• [PROBLEM]:
If a line in the entries below includes "free", pick it out and copy it.

Stored data entries

□ □ □ □ □ □ □

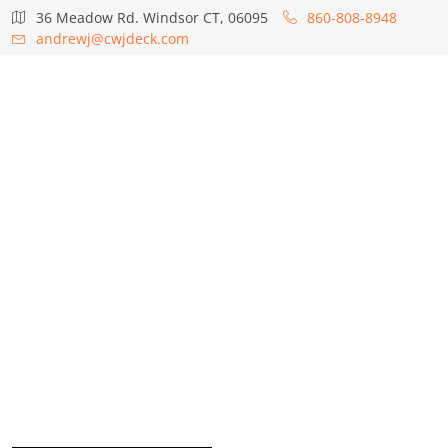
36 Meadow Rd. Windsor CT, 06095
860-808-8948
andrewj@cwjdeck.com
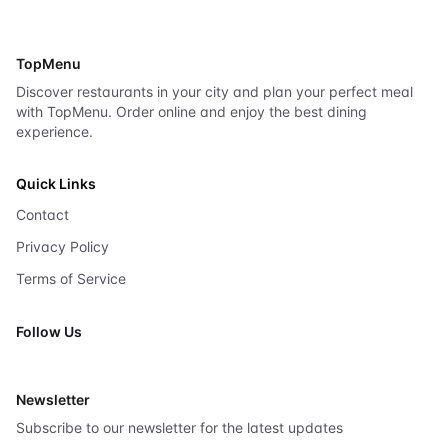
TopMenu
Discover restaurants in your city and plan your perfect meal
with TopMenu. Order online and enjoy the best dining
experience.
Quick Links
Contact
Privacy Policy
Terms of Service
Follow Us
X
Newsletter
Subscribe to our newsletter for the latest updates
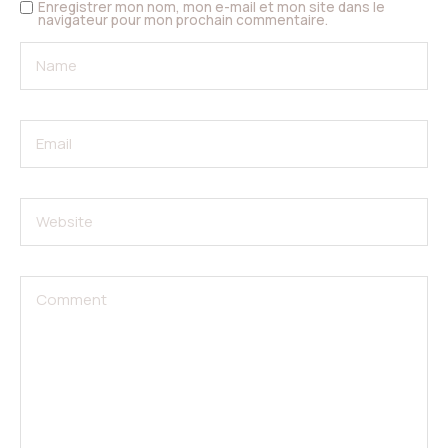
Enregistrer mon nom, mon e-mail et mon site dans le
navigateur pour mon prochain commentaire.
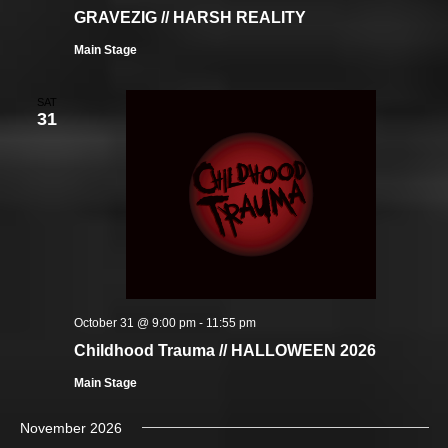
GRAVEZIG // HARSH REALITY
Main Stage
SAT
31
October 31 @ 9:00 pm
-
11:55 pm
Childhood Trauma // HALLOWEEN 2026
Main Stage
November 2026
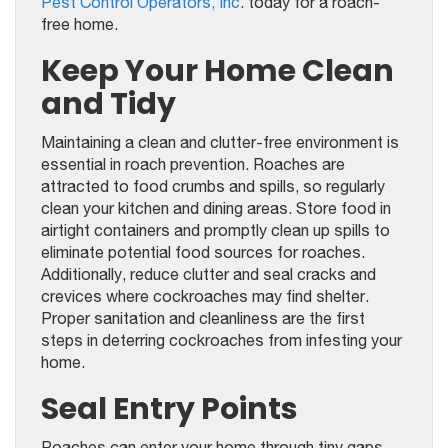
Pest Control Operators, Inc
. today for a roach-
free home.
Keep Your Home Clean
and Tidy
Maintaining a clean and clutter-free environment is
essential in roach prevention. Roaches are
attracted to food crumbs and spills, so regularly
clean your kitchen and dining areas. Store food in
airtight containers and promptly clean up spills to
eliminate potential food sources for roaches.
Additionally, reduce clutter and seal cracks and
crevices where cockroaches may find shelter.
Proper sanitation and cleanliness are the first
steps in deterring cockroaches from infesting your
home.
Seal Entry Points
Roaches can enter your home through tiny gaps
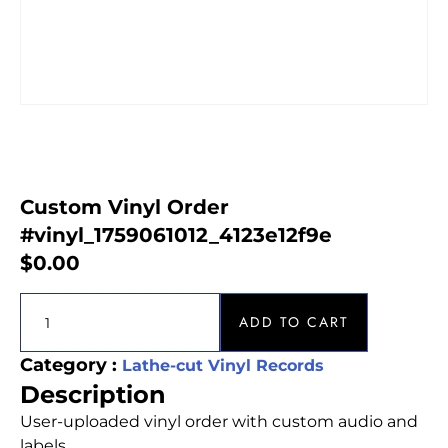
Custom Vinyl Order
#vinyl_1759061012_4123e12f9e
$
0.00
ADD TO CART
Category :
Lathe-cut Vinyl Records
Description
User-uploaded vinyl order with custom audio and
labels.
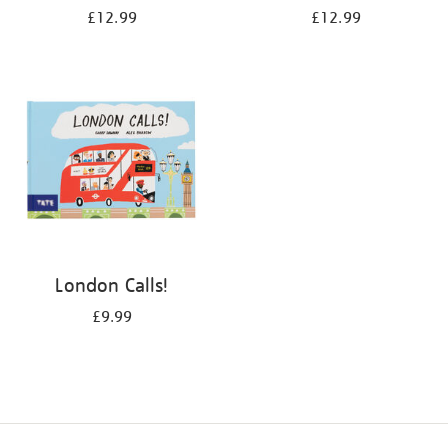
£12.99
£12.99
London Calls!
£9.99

□ □ □ □ □ □ □

• [TASK ANSWER]:
free home.
Maintaining a clean and clutter-free environment is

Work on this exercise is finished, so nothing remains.